Há avanços, sim, inegavelmente.
Chegou a hora, entretanto, de discutir o assunto do comportamento estatal no sistema de produção, prestação, comercialização e distribuição de bens e serviços com maior esclarecimento e informação. A questão da interferência estatal em assuntos que originariamente não lhe dizem respeito.
Leia-se: a extensa estatização dos meios de produção. O tentacularismo estatal que sufoca o empresariado, gera corrupção, promove aumento tributário e cria a cultura da ineficiência e da improdutividade.
A raiz desse problema é o espectro patrimonialista da nação, fruto da colonização lusitana e com gênese já na chegada de Dom João em terras brasileiras. É a ideia de que público e privado se confundem e trabalham numa faixa de intersecção.

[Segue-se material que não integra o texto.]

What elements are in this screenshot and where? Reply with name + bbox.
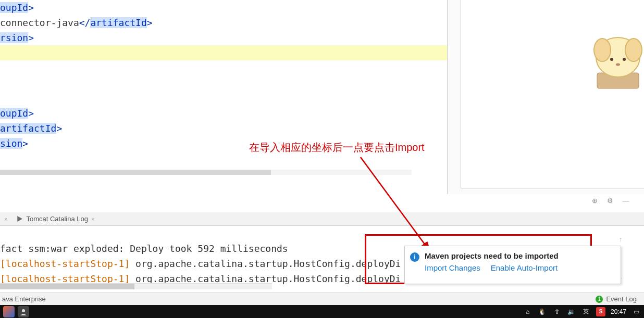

Resultado: a coisa não é de ninguém, não tem dono. É de todos e por isso mesmo, de ninguém.
Essa ideologia é sempre reforçada por políticos profissionais, burocratas e agentes mercadores de facilidades em um sistema burocrático de dificuldades, legalmente criado.
O Poder Executivo brasileiro regula, é proprietário, acionista, é participante, é investidor, controlador, e sem contar os órgãos de regulação como as agências brasileiras (ANS, ANVISA, ANATEL, ANTT, ANTAQ, ANCINE), secretarias, departamentos, etc.

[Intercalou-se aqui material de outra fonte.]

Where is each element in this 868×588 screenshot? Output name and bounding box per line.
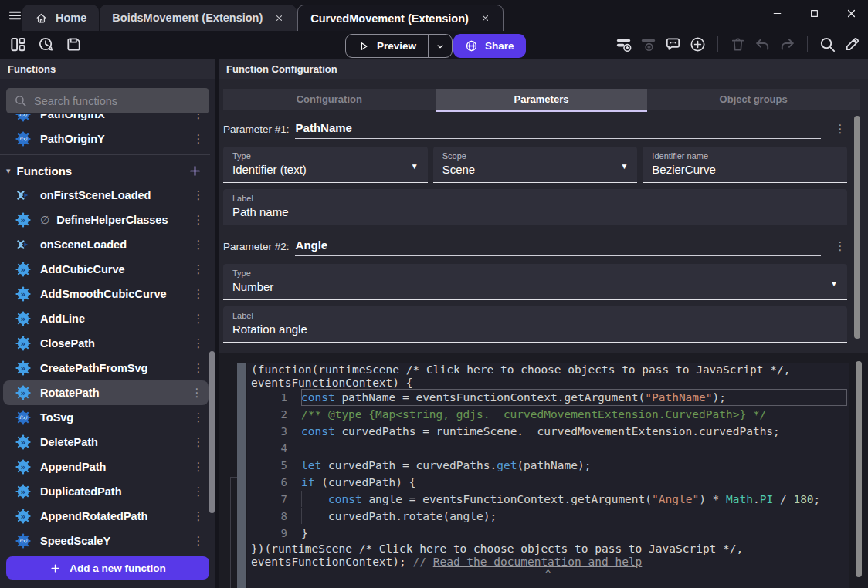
function-list-item-deletepath[interactable]: »DeletePath⋮	[0, 430, 210, 455]
item-menu-icon[interactable]: ⋮	[192, 435, 205, 449]
dropdown-type[interactable]: TypeNumber▼	[223, 264, 847, 300]
events-scrollbar[interactable]	[856, 361, 862, 577]
field-label: Type	[232, 151, 419, 161]
dropdown-type[interactable]: TypeIdentifier (text)▼	[223, 147, 428, 183]
undo-icon	[754, 35, 771, 53]
item-menu-icon[interactable]: ⋮	[192, 336, 205, 350]
tab-configuration[interactable]: Configuration	[223, 89, 436, 110]
code-line-9[interactable]: 9}	[247, 525, 849, 542]
item-menu-icon[interactable]: ⋮	[192, 213, 205, 227]
item-menu-icon[interactable]: ⋮	[192, 460, 205, 474]
item-menu-icon[interactable]: ⋮	[192, 188, 205, 202]
tab-object-groups[interactable]: Object groups	[647, 89, 860, 110]
function-list-item-appendrotatedpath[interactable]: »AppendRotatedPath⋮	[0, 504, 210, 529]
search-icon[interactable]	[819, 35, 836, 53]
function-list-item-createpathfromsvg[interactable]: »CreatePathFromSvg⋮	[0, 356, 210, 380]
add-circle-icon[interactable]	[689, 35, 707, 53]
code-line-6[interactable]: 6if (curvedPath) {	[247, 474, 849, 491]
function-list-item-pathoriginx[interactable]: f(x)PathOriginX⋮	[0, 114, 210, 127]
parameter-name-input[interactable]: Angle	[295, 238, 821, 256]
code-line-1[interactable]: 1const pathName = eventsFunctionContext.…	[247, 389, 849, 406]
item-menu-icon[interactable]: ⋮	[192, 238, 205, 252]
search-input[interactable]	[34, 95, 202, 107]
parameter-menu-icon[interactable]: ⋮	[833, 239, 847, 256]
editor-tab-boidsmovement-extension-[interactable]: BoidsMovement (Extension)	[100, 5, 297, 31]
parameter-index-label: Parameter #1:	[223, 123, 290, 139]
code-text: curvedPath.rotate(angle);	[301, 508, 849, 525]
event-drag-handle[interactable]	[237, 363, 246, 588]
preview-dropdown-button[interactable]	[429, 35, 452, 57]
function-list-item-tosvg[interactable]: f(x)ToSvg⋮	[0, 405, 210, 430]
code-header[interactable]: (function(runtimeScene /* Click here to …	[247, 363, 849, 389]
item-menu-icon[interactable]: ⋮	[192, 312, 205, 326]
code-line-7[interactable]: 7const angle = eventsFunctionContext.get…	[247, 491, 849, 508]
function-list-item-closepath[interactable]: »ClosePath⋮	[0, 331, 210, 356]
function-list-item-addcubiccurve[interactable]: »AddCubicCurve⋮	[0, 257, 210, 282]
section-collapse-icon[interactable]: ▾	[6, 166, 11, 176]
input-label[interactable]: LabelPath name	[223, 189, 847, 225]
item-menu-icon[interactable]: ⋮	[192, 411, 205, 424]
sidebar-scrollbar[interactable]	[209, 351, 215, 513]
item-menu-icon[interactable]: ⋮	[190, 386, 204, 400]
input-identifier-name[interactable]: Identifier nameBezierCurve	[643, 147, 847, 183]
add-event-icon[interactable]	[615, 35, 632, 53]
item-menu-icon[interactable]: ⋮	[192, 262, 205, 276]
history-icon[interactable]	[37, 35, 55, 53]
code-line-3[interactable]: 3const curvedPaths = runtimeScene.__curv…	[247, 423, 849, 440]
add-function-plus-icon[interactable]	[188, 164, 202, 178]
item-menu-icon[interactable]: ⋮	[192, 287, 205, 301]
save-icon[interactable]	[65, 35, 83, 53]
documentation-link[interactable]: Read the documentation and help	[433, 556, 643, 568]
function-list-item-addline[interactable]: »AddLine⋮	[0, 306, 210, 331]
code-comment-slashes: //	[413, 556, 433, 568]
search-box[interactable]	[6, 88, 209, 113]
edit-extension-icon[interactable]	[843, 35, 861, 53]
preview-button[interactable]: Preview	[345, 34, 453, 58]
item-menu-icon[interactable]: ⋮	[192, 509, 205, 523]
tab-close-icon[interactable]	[274, 13, 284, 23]
toolbar-divider	[717, 36, 718, 52]
editor-tab-home[interactable]: Home	[22, 5, 99, 31]
parameter-name-input[interactable]: PathName	[295, 121, 821, 139]
svg-text:»: »	[21, 462, 26, 472]
add-function-button[interactable]: Add a new function	[6, 556, 209, 580]
share-button[interactable]: Share	[453, 34, 526, 58]
minimize-window-button[interactable]	[771, 7, 784, 20]
parameter-header: Parameter #2:Angle⋮	[223, 233, 847, 256]
parameters-scrollbar[interactable]	[854, 116, 860, 339]
function-list-item-onsceneloaded[interactable]: onSceneLoaded⋮	[0, 232, 210, 257]
function-list-item-addsmoothcubiccurve[interactable]: »AddSmoothCubicCurve⋮	[0, 282, 210, 306]
code-line-2[interactable]: 2/** @type {Map<string, gdjs.__curvedMov…	[247, 406, 849, 423]
item-menu-icon[interactable]: ⋮	[192, 114, 205, 121]
maximize-window-button[interactable]	[808, 7, 821, 20]
code-line-4[interactable]: 4	[247, 440, 849, 457]
function-list-item-appendpath[interactable]: »AppendPath⋮	[0, 455, 210, 479]
function-list-item-speedscaley[interactable]: f(x)SpeedScaleY⋮	[0, 529, 210, 553]
add-comment-icon[interactable]	[664, 35, 682, 53]
function-list-item-onfirstsceneloaded[interactable]: onFirstSceneLoaded⋮	[0, 183, 210, 208]
panels-icon[interactable]	[9, 35, 27, 53]
input-label[interactable]: LabelRotation angle	[223, 306, 847, 343]
tab-parameters[interactable]: Parameters	[436, 89, 648, 110]
hamburger-menu-icon[interactable]	[7, 8, 23, 23]
item-menu-icon[interactable]: ⋮	[192, 132, 205, 146]
function-list-item-rotatepath[interactable]: »RotatePath⋮	[3, 380, 209, 405]
editor-tab-curvedmovement-extension-[interactable]: CurvedMovement (Extension)	[297, 5, 504, 31]
tab-close-icon[interactable]	[480, 13, 490, 23]
function-name: CreatePathFromSvg	[40, 362, 192, 374]
item-menu-icon[interactable]: ⋮	[192, 485, 205, 498]
code-line-8[interactable]: 8curvedPath.rotate(angle);	[247, 508, 849, 525]
function-list-item-duplicatedpath[interactable]: »DuplicatedPath⋮	[0, 479, 210, 504]
function-list-item-definehelperclasses[interactable]: »∅DefineHelperClasses⋮	[0, 208, 210, 232]
function-name: PathOriginY	[40, 133, 192, 145]
item-menu-icon[interactable]: ⋮	[192, 361, 205, 375]
preview-button-main[interactable]: Preview	[346, 35, 428, 57]
parameter-menu-icon[interactable]: ⋮	[833, 122, 847, 139]
js-code-editor[interactable]: (function(runtimeScene /* Click here to …	[247, 363, 849, 588]
dropdown-scope[interactable]: ScopeScene▼	[433, 147, 638, 183]
close-window-button[interactable]	[845, 7, 858, 20]
function-list-item-pathoriginy[interactable]: f(x)PathOriginY⋮	[0, 127, 210, 151]
code-line-5[interactable]: 5let curvedPath = curvedPaths.get(pathNa…	[247, 457, 849, 474]
item-menu-icon[interactable]: ⋮	[192, 534, 205, 548]
functions-section-header[interactable]: ▾Functions	[0, 158, 210, 183]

A revista “Época”, em sua edição n. 682, com matéria intitulada “Estado Ltda.”, fez interessante levantamento sobre a mão pesada do Estado patrimonialista brasileiro. Faço a ressalva que não se trata de trabalho com metodologia científica, é matéria meramente jornalística, o que não lhe retira o bom conteúdo e que fornece um bom norte para avaliar a situação.
Resultado da pesquisa: 675 empresas com participação direta ou indireta do Governo Federal. Sem contar, evidente, Estados e municípios.
Listarei algumas conclusões mais importantes dos jornalistas que procederam ao levantamento.
Dessas 675 empresas, o Governo controla 276.
Ainda, segundo texto da revista:
“Levando em conta apenas as 628 empresas não financeiras, o faturamento soma R$ 1,06 trilhão, algo como 30% do nosso Produto Interno Bruto (PIB) ou 2,5 vezes as vendas dos 50 maiores grupos privados nacionais (leia o gráfico abaixo). Nas 247 empresas não financeiras controladas pelo governo, as vendas somam R$ 468,5 bilhões, ou 13% do PIB. E o valor de mercado das 99 empresas cujas ações são negociadas na BM&FBovespa totaliza R$ 1,7 trilhão, ou 71% do valor de mercado das empresas na Bolsa. A interferência do Estado na economia via estatais, BNDES e fundos de pensão é tão intensa que, durante a pesquisa, ÉPOCA teve de atualizar os dados de muitas companhias que receberam recentemente dinheiro do governo, como o frigorífico JBS ou a Cipher, especializada em sistema de segurança de informação”.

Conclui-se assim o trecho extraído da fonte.